Les œuvres de l’Amour sont toujours grandes, même s’il s’agit de choses qui semblent de peu d’importance. Dieu s’est approché de nous, les hommes, pauvres créatures que nous sommes, et il nous a dit qu’il nous aimait : Deliciæ meæ esse cum filiis hominum, mes délices sont d’être parmi les enfants des hommes. Le Seigneur nous apprend que tout a de l’importance : les actions que notre vision humaine nous fait juger grandes, ou celles pour lesquelles, en revanche, nous avons peu d’estime. Rien ne se perd. Dieu ne méprise personne. Tous les hommes, dans l’accomplissement de leur vocation, que ce soit dans leur foyer, dans leur profession, dans la réalisation de leur devoir d’état ou dans l’exercice de leurs droits, sont appelés à participer au Royaume des cieux.

C’est cela que nous apprend la vie de saint Joseph : cette vie simple, normale et ordinaire, faite d’années de travail toujours pareilles, de journées humainement monotones, qui se succèdent les unes aux autres.
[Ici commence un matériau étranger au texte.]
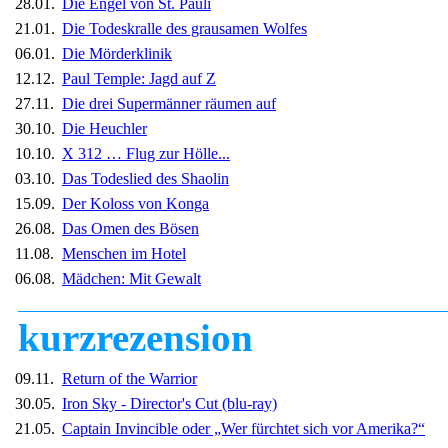
28.01.
Die Engel von St. Pauli
21.01.
Die Todeskralle des grausamen Wolfes
06.01.
Die Mörderklinik
12.12.
Paul Temple: Jagd auf Z
27.11.
Die drei Supermänner räumen auf
30.10.
Die Heuchler
10.10.
X 312 … Flug zur Hölle...
03.10.
Das Todeslied des Shaolin
15.09.
Der Koloss von Konga
26.08.
Das Omen des Bösen
11.08.
Menschen im Hotel
06.08.
Mädchen: Mit Gewalt
kurzrezension
09.11.
Return of the Warrior
30.05.
Iron Sky - Director's Cut
(blu-ray)
21.05.
Captain Invincible oder „Wer fürchtet sich vor Amerika?“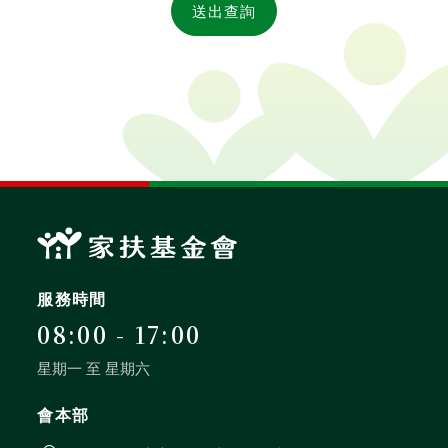
送出查詢
全文檢索
搜尋
熱門關鍵字
服務時間
用愛包圍
公益
義賣品
08:00 - 17:00
無窮
兒童保護
認養
星期一 至 星期六
會本部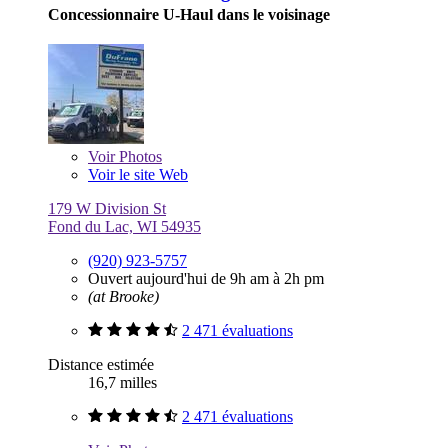
Concessionnaire U-Haul dans le voisinage
Voir
Photos
Voir le site Web
179 W Division St
Fond du Lac, WI 54935
(920) 923-5757
Ouvert aujourd'hui de 9h am à 2h pm
(at Brooke)
2 471 évaluations
Distance estimée
16,7 milles
2 471 évaluations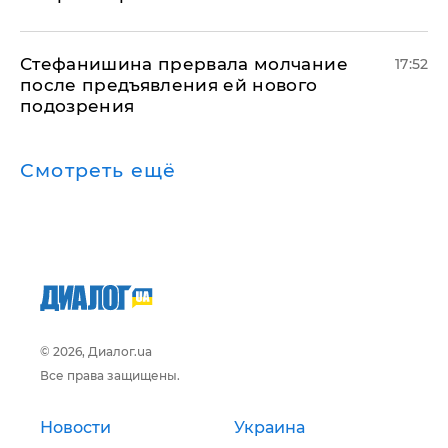
Стефанишина прервала молчание
17:52
после предъявления ей нового
подозрения
Смотреть ещё
© 2026, Диалог.ua
Все права защищены.
Новости
Украина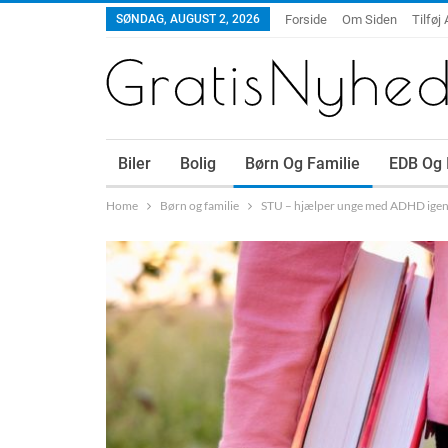
SØNDAG, AUGUST 2, 2026
Forside
Om Siden
Tilføj 
Biler
Bolig
Børn Og Familie
EDB Og 
Home
Børn og familie
STU – hjælper unge med ADHD ige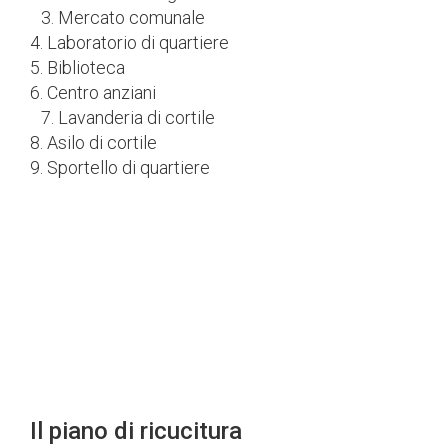
3. Mercato comunale
4. Laboratorio di quartiere
5. Biblioteca
6. Centro anziani
7. Lavanderia di cortile
8. Asilo di cortile
9. Sportello di quartiere
Il piano di ricucitura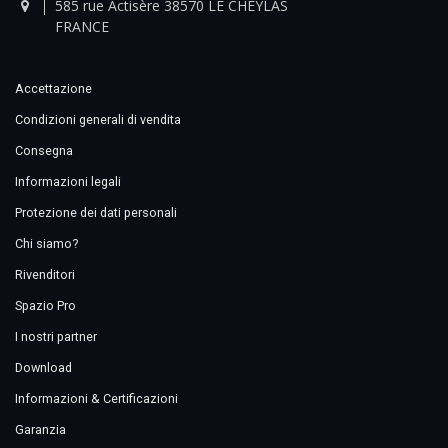
585 rue Actisère 38570 LE CHEYLAS
FRANCE
Accettazione
Condizioni generali di vendita
Consegna
Informazioni legali
Protezione dei dati personali
Chi siamo?
Rivenditori
Spazio Pro
I nostri partner
Download
Informazioni & Certificazioni
Garanzia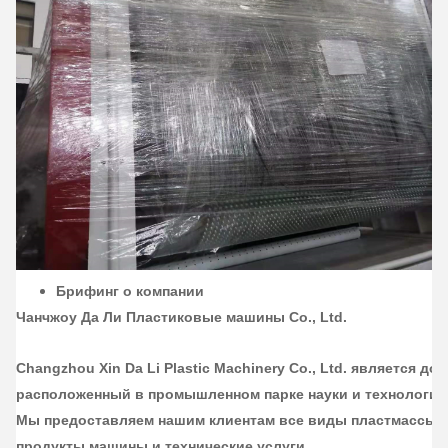
Брифинг о компании
Чанчжоу Да Ли Пластиковые машины Co., Ltd.
Changzhou Xin Da Li Plastic Machinery Co., Ltd. является до
расположенный в промышленном парке науки и технологий 
Мы предоставляем нашим клиентам все виды пластмассы
продукты машины и технические услуги.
Je l’ai pensé bien souvent en méditant sur la figure de saint Joseph, et c’est une des raisons pour lesquelles je ressens pour lui une dévotion spéciale.

Lorsque, dans le discours de clôture de la première session du Concile Vatican II, le 8 décembre 1962, le Saint Père Jean XXIII annonça que l’on ferait désormais mention de saint Joseph dans le canon de la messe, une très haute personnalité ecclésiastique m’appela aussitôt par téléphone pour me dire : Rallegramenti ! Félicitations ! en apprenant cette nouvelle, j’ai pensé tout de suite à vous, à la joie qu’elle a dû vous procurer. Et c’était vrai : car dans l’assemblée conciliaire, qui représente l’Église entière réunie dans l’Esprit Saint, avait été proclamée l’immense valeur surnaturelle de la vie de saint Joseph, la valeur d’une simple vie de travail face à Dieu, dans l’accomplissement total de la volonté divine.
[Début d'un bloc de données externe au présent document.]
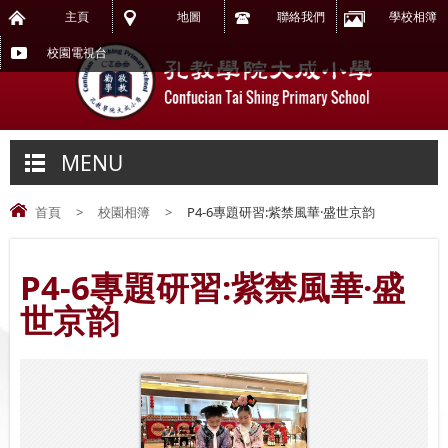
主頁
地圖
聯絡我們
學校相簿
校園電視台
MENU
首頁
>
校園相簿
>
P4-6專題研習:紫禁風華·盛世京韵
P4-6專題研習:紫禁風華·盛
世京韵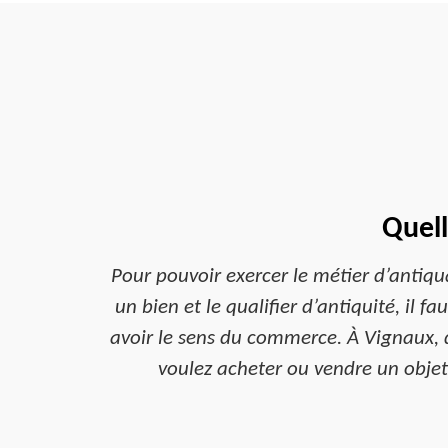
Quell
Pour pouvoir exercer le métier d’antiqu
un bien et le qualifier d’antiquité, il fa
avoir le sens du commerce. À Vignaux, d
voulez acheter ou vendre un objet 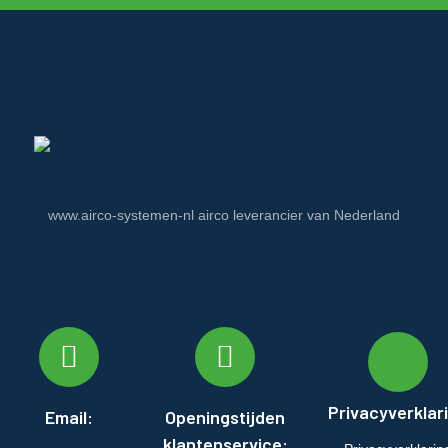
www.airco-systemen-nl airco leverancier van Nederland
Privacyverklar
Email:
Openingstijden
klantenservice: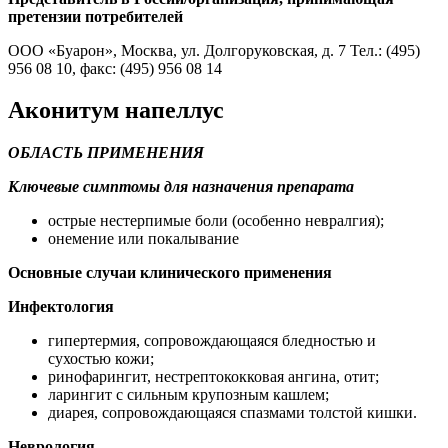
претензии потребителей
ООО «Буарон», Москва, ул. Долгоруковская, д. 7 Тел.: (495)
956 08 10, факс: (495) 956 08 14
Аконитум напеллус
ОБЛАСТЬ ПРИМЕНЕНИЯ
Ключевые симптомы для назначения препарата
острые нестерпимые боли (особенно невралгия);
онемение или покалывание
Основные случаи клинического применения
Инфектология
гипертермия, сопровождающаяся бледностью и
сухостью кожи;
ринофарингит, нестрептококковая ангина, отит;
ларингит с сильным крупозным кашлем;
диарея, сопровождающаяся спазмами толстой кишки.
Неврология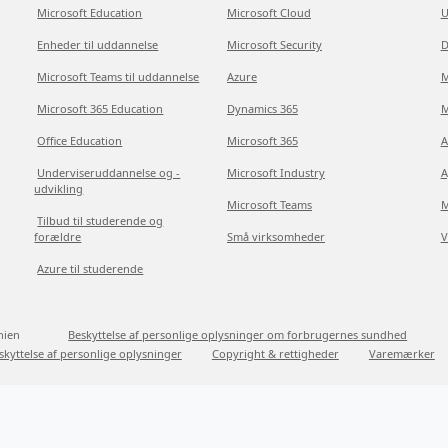
Microsoft Education
Microsoft Cloud
U
Enheder til uddannelse
Microsoft Security
D
Microsoft Teams til uddannelse
Azure
M
Microsoft 365 Education
Dynamics 365
M
Office Education
Microsoft 365
A
Underviseruddannelse og -
Microsoft Industry
A
udvikling
Microsoft Teams
M
Tilbud til studerende og
forældre
Små virksomheder
V
Azure til studerende
nien
Beskyttelse af personlige oplysninger om forbrugernes sundhed
skyttelse af personlige oplysninger
Copyright & rettigheder
Varemærker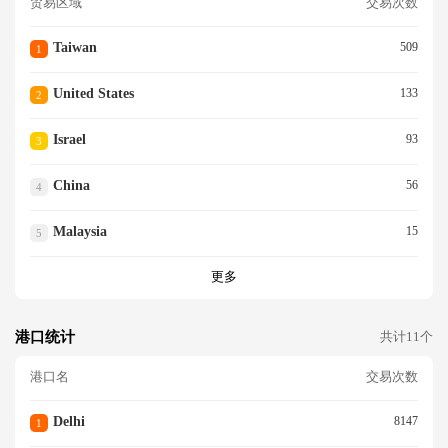
贸易区域
交易次数
Taiwan
509
1
United States
133
2
Israel
93
3
China
56
4
Malaysia
15
5
更多
港口统计
共计11个
港口名
交易次数
Delhi
8147
1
Sanctifier le travail, se sanctifier dans le travail, sanctifier par le travail

En décrivant l’esprit de l’Opus Dei, à qui j’ai consacré ma vie, j’ai dit qu’il s’appuie sur le travail ordinaire, sur le travail professionnel exercé au milieu du monde, comme sur un pivot. Notre vocation divine nous confère une mission et nous invite à participer à la tâche unique de l’Église : porter témoignage du Christ devant les hommes et ramener toute chose à Dieu.

La lumière que nous donne la vocation nous fait reconnaître le sens de notre existence. C’est la conviction, avec la splendeur de la foi, de la raison d’être de notre réalité terrestre. Notre vie tout entière, présente, passée, future, acquiert un nouveau relief et une profondeur auparavant insoupçonnée. Tous les faits, tous les événements occupent maintenant leur véritable place : nous comprenons où le Seigneur veut nous conduire et nous nous sentons comme entraînés par cette charge qui nous est confiée.

Dieu nous tire des ténèbres de l’ignorance, de notre marche incertaine livrée aux hasards de l’histoire, et, quelle que soit notre place dans le monde, il nous appelle d’une voix forte, comme il appela un jour Pierre et André : Venite post me, et faciam vos fieri piscatores hominum, suivez-moi et je ferai de vous des pêcheurs d’hommes.

Celui qui vit de foi peut rencontrer des difficultés, la lutte, la douleur, l’amertume même, mais jamais le découragement ni l’angoisse, car il sait que sa vie est utile, il sait pourquoi il est venu sur terre. Ego sum lux mundi — a affirmé le Christ — ; qui sequitur me non ambulat in tenebris, sed habebit lumen vitæ. Je suis la lumière du monde ; qui me suit ne marchera pas dans les ténèbres, mais aura la lumière de la vie.

Pour mériter de Dieu cette lumière, il faut aimer, avoir l’humilité de reconnaître que nous avons besoin d’être sauvés, et dire avec Pierre : Seigneur, à qui irions-nous ? Tu as les paroles de vie éternelle. Nous croyons, nous, et nous savons que tu es le Saint de Dieu. Si telle est vraiment notre conduite, si nous laissons l’appel de Dieu pénétrer en nos cœurs, nous pourrons aussi vraiment répéter que nous ne marchons pas dans les ténèbres, car au-delà de nos misères et de nos défauts, brille la lumière de Dieu comme le soleil sur la tempête.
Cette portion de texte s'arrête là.